■ Action item ■
Using the entries below, return word for word the lines from the one containing "racismo nos espaços acadêmicos e sindicais" up to and including the last.

■ Available data ■
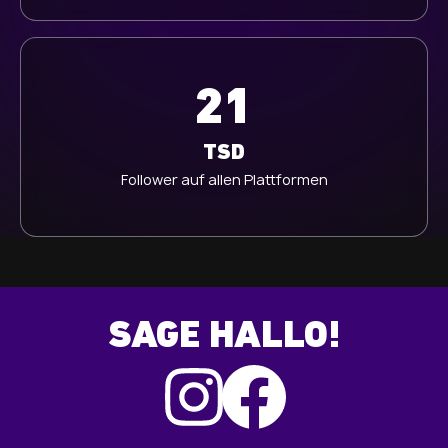
21
TSD
Follower auf allen Plattformen
SAGE HALLO!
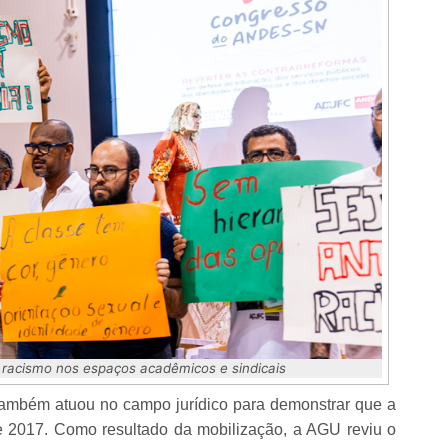
racismo nos espaços acadêmicos e sindicais
 também atuou no campo jurídico para demonstrar que a
e 2017. Como resultado da mobilização, a AGU reviu o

■ Written reply ■
racismo nos espaços acadêmicos e sindicais
 também atuou no campo jurídico para demonstrar que a
e 2017. Como resultado da mobilização, a AGU reviu o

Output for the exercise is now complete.